Water Quality Discharge Regulations
As with the municipal wastewater treatment sector and other industrial manufacturing industries, tougher water quality regulations related to effluent discharge is an increasingly challenging water treatment issue for the P&P industry.
In several U.S. regions and particularly the southeast, tighter nutrient criteria limits could be very difficult for municipal and industrial discharges to meet, P&P included, Garber said.
"Another emerging regulatory issue includes human health toxic standards, which could further drive more stringent water quality standards," he added.
Every year the EPA conducts a review of all industrial sectors with established effluent guidelines, including the P&P sector, to determine whether to revise those guidelines, Garber said.
"The review is based primarily on the relative toxicity of the sector's discharges. If a more detailed review is determined to be appropriate, EPA will consider technically and economically available treatment technologies, as well as other factors. EPA decided not to revise the effluent guidelines for the industry after a detailed review was undertaken several years ago."

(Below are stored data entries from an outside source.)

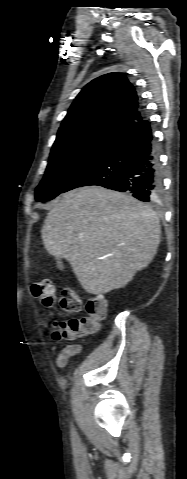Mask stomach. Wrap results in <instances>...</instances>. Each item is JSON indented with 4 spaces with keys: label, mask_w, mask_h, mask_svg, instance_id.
<instances>
[{
    "label": "stomach",
    "mask_w": 187,
    "mask_h": 479,
    "mask_svg": "<svg viewBox=\"0 0 187 479\" xmlns=\"http://www.w3.org/2000/svg\"><path fill=\"white\" fill-rule=\"evenodd\" d=\"M57 266H58L59 269H63V268H64V265H63V263H62L61 260H57Z\"/></svg>",
    "instance_id": "stomach-1"
}]
</instances>
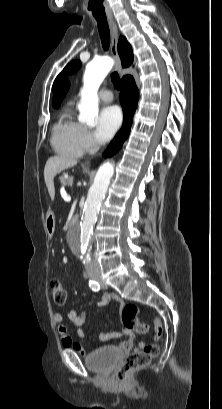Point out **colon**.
<instances>
[{
	"mask_svg": "<svg viewBox=\"0 0 222 409\" xmlns=\"http://www.w3.org/2000/svg\"><path fill=\"white\" fill-rule=\"evenodd\" d=\"M52 296L55 303L62 307L66 304L67 301V291L63 284L54 279L51 281L50 284ZM139 313V308L135 304H127L123 308L122 311V321L123 324L138 333H146L149 329V326L144 323H140L137 319V315ZM162 326L159 321L155 322V338L158 340L162 335ZM69 340L68 337L64 339V341ZM159 352V347L156 343H149L144 345L140 350L132 353L128 357H126L123 362L120 364L116 377L119 381L123 382L134 370L140 369L151 361L152 358L157 356Z\"/></svg>",
	"mask_w": 222,
	"mask_h": 409,
	"instance_id": "1",
	"label": "colon"
}]
</instances>
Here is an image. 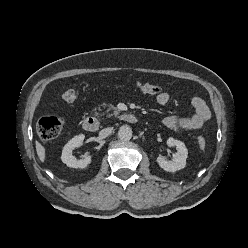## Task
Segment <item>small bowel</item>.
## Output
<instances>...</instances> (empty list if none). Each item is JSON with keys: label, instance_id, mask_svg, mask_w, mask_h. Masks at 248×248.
I'll return each mask as SVG.
<instances>
[{"label": "small bowel", "instance_id": "obj_1", "mask_svg": "<svg viewBox=\"0 0 248 248\" xmlns=\"http://www.w3.org/2000/svg\"><path fill=\"white\" fill-rule=\"evenodd\" d=\"M159 105H167L170 95L167 92H161L156 97ZM194 108V114L188 117L167 116L163 119V124L171 129H200L211 118V112L206 102L198 96L191 99Z\"/></svg>", "mask_w": 248, "mask_h": 248}]
</instances>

In some specific locales, tighter water quality regulations have already forced P&P manufacturers to adopt new technologies for treating effluent water to higher standards. In Spokane, WA, for example, more stringent phosphorus discharge regulations as part of a total maximum daily load (TMDL) limit for the Spokane River spurred Inland Empire Paper Company (IEP) to explore technological strategies that could be implemented for increasing the mill's wastewater treatment performance in order to meet the new requirements.

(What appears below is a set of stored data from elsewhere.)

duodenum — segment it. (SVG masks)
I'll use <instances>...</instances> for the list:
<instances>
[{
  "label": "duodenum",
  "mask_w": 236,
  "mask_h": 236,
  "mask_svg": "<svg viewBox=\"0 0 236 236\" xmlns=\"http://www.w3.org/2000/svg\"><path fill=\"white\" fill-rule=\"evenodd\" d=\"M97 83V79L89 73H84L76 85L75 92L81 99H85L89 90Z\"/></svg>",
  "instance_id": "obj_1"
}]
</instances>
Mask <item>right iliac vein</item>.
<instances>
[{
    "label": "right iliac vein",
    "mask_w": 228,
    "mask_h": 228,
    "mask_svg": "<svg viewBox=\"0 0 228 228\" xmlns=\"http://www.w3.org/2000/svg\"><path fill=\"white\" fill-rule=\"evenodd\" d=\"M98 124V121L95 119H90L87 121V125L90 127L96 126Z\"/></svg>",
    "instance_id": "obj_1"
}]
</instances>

As part these efforts, IEP performed pilot scale testing on 10 state-of-the-art phosphorus reduction technologies including a 1.0 MGD advanced treatment system that the company commissioned for low-level phosphorus removal from its effluent. Upon optimization, according to IEP, the polished effluent will be used as reclaimed water within the mill.
Further technological initiatives pursued by IEP include the addition of three moving bed biofilm reactor's (MBBRs) for meeting more stringent permit limitations, as well as a project that involved testing the first biological advanced treatment system for nutrient removal using algae. According to the IEP, this latter technology is showing great promise and will likely be the proving ground for larger scale applications.
On the Horizon
Newer instrumentation technologies coming into the market could have positive ramifications for P&P mills in terms of wastewater treatment, Giles said.

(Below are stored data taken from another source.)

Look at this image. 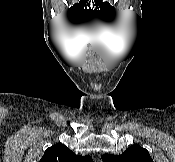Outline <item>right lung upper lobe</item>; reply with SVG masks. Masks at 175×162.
Returning <instances> with one entry per match:
<instances>
[{
  "label": "right lung upper lobe",
  "instance_id": "1",
  "mask_svg": "<svg viewBox=\"0 0 175 162\" xmlns=\"http://www.w3.org/2000/svg\"><path fill=\"white\" fill-rule=\"evenodd\" d=\"M39 162H93L90 156L76 155L62 144L47 148Z\"/></svg>",
  "mask_w": 175,
  "mask_h": 162
}]
</instances>
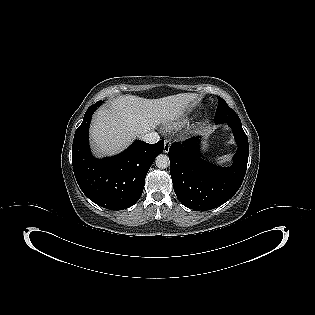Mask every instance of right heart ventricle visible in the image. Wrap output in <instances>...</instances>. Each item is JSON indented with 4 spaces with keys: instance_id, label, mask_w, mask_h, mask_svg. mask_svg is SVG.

"Sensor-based instruments, like technologies that measure the amount of volatile fatty acids in the wastewater, can help optimize the treatment processes for more efficiency," Giles said. "Instrumentation could also be effective if it is used towards streamlining chemical additions in the manufacturing processes - adding only what is required and nothing more. This would indirectly help the industry by simplifying the wastewater stream, making it easier to treat."
According to Doll, continued pressure within the paper industry to improve water savings is opening doors for the implementation of combined membrane processes that include pressure-driven, hollow-fiber microfiltration followed by nanofiltration or reverse osmosis systems installed downstream of softened and biologically pretreated wastewaters.
"Conventional treatment technologies for raw water will be replaced by advanced membrane systems that minimize water loss and deliver consistently high quality water that is free from iron, manganese, colloids, and bacteria, regardless of source water variation," Doll said. "Applied to paper mill effluent, these reliable systems reduce wastewater disposal costs, and accordingly, raw water requirements."